THE EVOLUTION OF THE HELIUM-IONIZING BACKGROUND ATz∼ 2-3

Abstract

Recent observations suggest that helium became fully ionized around redshift z ~ 3. The HeII optical depth derived from the Lyman-alpha forest decreases substantially from this period to z ~ 2; moreover, it fluctuates strongly near z ~ 3 and then evolves smoothly at lower redshifts. From these opacities, we compute, using a semi-analytic model, the evolution of the mean photoionization rate and the attenuation length for helium over the redshift range 2.0 < z < 3.2. This model includes an inhomogeneous metagalactic radiation background, which is expected during and after helium reionization. We find that assuming a uniform background underestimates the required photoionization rate by up to a factor ~2. When averaged over the (few) available lines of sight, the effective optical depth exhibits a discontinuity near z = 2.8, but the measurement uncertainties are sizable. This feature translates into a jump in the photoionization rate and, provided the quasar emissivity evolves smoothly, in the effective attenuation length, perhaps signaling the helium reionization era.
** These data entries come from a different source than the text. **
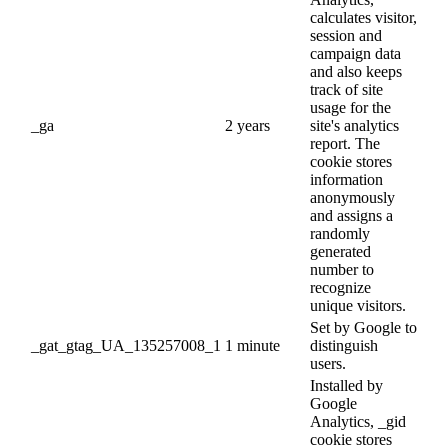
calculates visitor,
session and
campaign data
and also keeps
track of site
usage for the
_ga
2 years
site's analytics
report. The
cookie stores
information
anonymously
and assigns a
randomly
generated
number to
recognize
unique visitors.
Set by Google to
_gat_gtag_UA_135257008_1
1 minute
distinguish
users.
Installed by
Google
Analytics, _gid
cookie stores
We then compute the evolution of the effective optical depth for a variety of simple helium reionization models, in which the measured quasar luminosity function and the attenuation length, as well as the evolving HeIII fraction, are inputs. A model with reionization ending around redshift z ~ 2.7 is most consistent with the data, although the constraints are not strong thanks to the sparseness of the data.